The necessity of a world religion class has never been more obvious as it was the night I was studying for my Christianity test and I remarked to my mother how little I knew about Protestants despite being one. How she responded made me a little sad. “You’re not a Protestant, you’re a Lutheran,” she told me. I was shocked. I couldn’t believe she didn’t know that Lutherans are a Protestant sect.
Islam was the biggest shock to me. I thought they were all about blowing stuff up and terrorism. But learning about them made me think differently about them. I find it amazing how they can stick to such a strict prayer schedule and honor their religion every day. I will now think differently whenever I see a Muslim.
One lesson among many that I will take from this class is how important it is to understand people and their beliefs before passing judgment on them. It is so very easy to have preconceived notions about a person/group without truly understanding them.
Coming from a Christian home with many Christian friends, many told me that taking World Religions would not be good because “all Morrison does is bash the Bible.” Well, they were wrong. In no way did I find what you said offensive toward my religion or my personal beliefs….Many fear that their little Christian boys and girls are being corrupted by exposure to other religions, but to me, that talk is just silly and is nonsense. Exposure to an idea that is different from yours isn’t corruption of the mind, it is really the expansion of the mind. Through out the semester I have learned about so many interesting ideas, and I really wish the course was a year-long class.
I’m really glad we talked about Buddhism because it is sensible information. I’m not a Buddhist, but I do believe in a few things the Buddha taught, especially the Eightfold Path. I have discovered it helps me to live my life better as a person, not as a Christian or Buddhist or someone from a religion, but as a person.”
It has long been my opinion that all religions are equal…they all preach morality of some form. Therefore, it was quite refreshing to have my own thoughts on religion repeated to me during the first few weeks of class. It makes me feel good to know that someone else has come to the same conclusions that I came to while staring off into space during Sunday school.
I am very happy I took this class, but I do know that it has kind of affected my beliefs…it has made me question my beliefs. I honestly don’t know what I believe anymore. Your lectures on Christianity flipped my perspective completely. You made valid points, but it is very difficult because these are the beliefs I have grown up with. Overall, I’ve really enjoyed the class. Now, I must try to learn for myself what to believe.

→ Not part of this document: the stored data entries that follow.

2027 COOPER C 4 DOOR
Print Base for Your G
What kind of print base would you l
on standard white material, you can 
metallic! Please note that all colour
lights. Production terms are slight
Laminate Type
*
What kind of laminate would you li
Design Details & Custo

I grew up in a mostly non-religious home. But for some reason my parents sent me to a private Christian school from preschool through second grade. It was a Lutheran school and they were very strict about what kids were expected to believe. Because of this I sometimes got into trouble for saying things like “wouldn’t it be cool if they made a potion that let people live forever.” In this case the teacher responded by saying “No, that would be against Jesus’ will for us.” As a first grader I thought the teacher was always right and all-knowing, so I stopped asking questions.
There was only one time when I felt uncomfortable in class, and it was during the Buddhism unit. I felt bad because I was raised a Christian, but everything in the Buddhism notes and lectures were things I connected with. It was really an eye opener for me to take this class. And it sucks that my family is moving next year, I really want my sister to take this class.
From the beginning, this class has challenged my beliefs and sparked many questions about what I have grown up to believe. It is hard to say exactly what I believe now that I have taken this class. Currently, I still call myself a Christian. My family and church have never followed all of the Christian traditions, so my beliefs are a mix of Christian traditions and morals. I believe that Christianity can lead you to be a person of good morals, but I also believe that other religions can do this for people as well.
What stands out to you about these quotes? What insights about faith do they encourage you to give your own kids?